'''

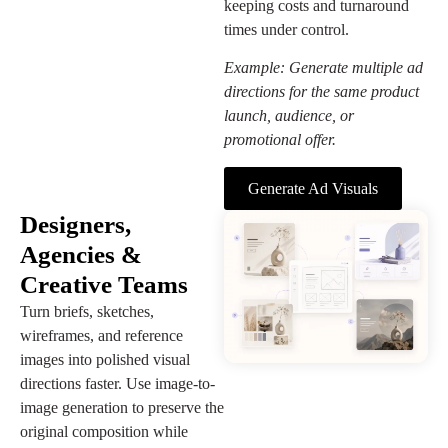
keeping costs and turnaround
times under control.
Example: Generate multiple ad
directions for the same product
launch, audience, or
promotional offer.
Generate Ad Visuals
Designers,
Agencies &
Creative Teams
Turn briefs, sketches,
wireframes, and reference
images into polished visual
directions faster. Use image-to-
image generation to preserve the
original composition while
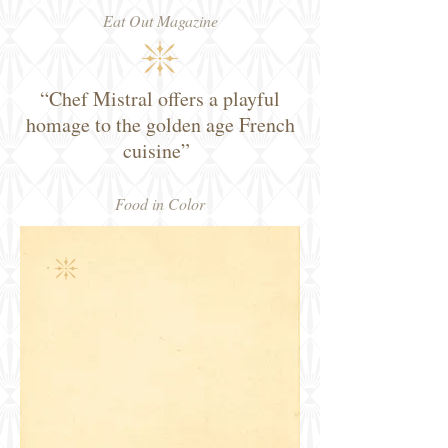
Eat Out Magazine
“Chef Mistral offers a playful
homage to the golden age French
cuisine”
Food in Color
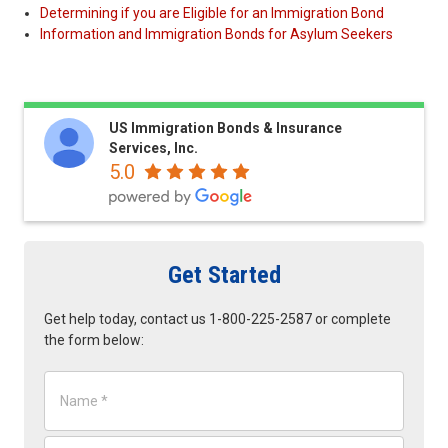
Determining if you are Eligible for an Immigration Bond
Information and Immigration Bonds for Asylum Seekers
US Immigration Bonds & Insurance
Services, Inc.
5.0
Get Started
Get help today, contact us 1-800-225-2587 or complete
the form below:
N
a
m
e
E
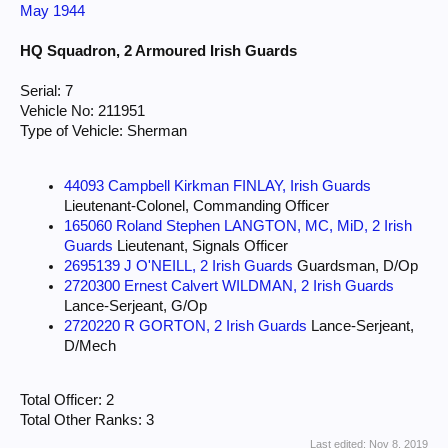
May 1944
HQ Squadron, 2 Armoured Irish Guards
Serial: 7
Vehicle No: 211951
Type of Vehicle: Sherman
44093 Campbell Kirkman FINLAY, Irish Guards
Lieutenant-Colonel, Commanding Officer
165060 Roland Stephen LANGTON, MC, MiD, 2 Irish
Guards
Lieutenant, Signals Officer
2695139 J O'NEILL, 2 Irish Guards
Guardsman, D/Op
2720300 Ernest Calvert WILDMAN, 2 Irish Guards
Lance-Serjeant, G/Op
2720220 R GORTON, 2 Irish Guards
Lance-Serjeant,
D/Mech
Total Officer: 2
Total Other Ranks: 3
Last edited:
Nov 8, 2019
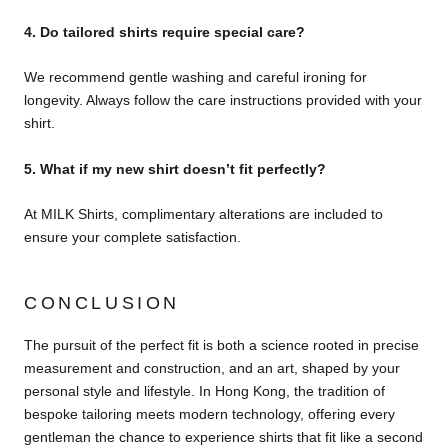
4. Do tailored shirts require special care?
We recommend gentle washing and careful ironing for
longevity. Always follow the care instructions provided with your
shirt.
5. What if my new shirt doesn’t fit perfectly?
At MILK Shirts, complimentary alterations are included to
ensure your complete satisfaction.
CONCLUSION
The pursuit of the perfect fit is both a science rooted in precise
measurement and construction, and an art, shaped by your
personal style and lifestyle. In Hong Kong, the tradition of
bespoke tailoring meets modern technology, offering every
gentleman the chance to experience shirts that fit like a second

'''

When a line in the data contains the string "Officer", copy that line.

Lieutenant-Colonel, Commanding Officer
Lieutenant, Signals Officer
Total Officer: 2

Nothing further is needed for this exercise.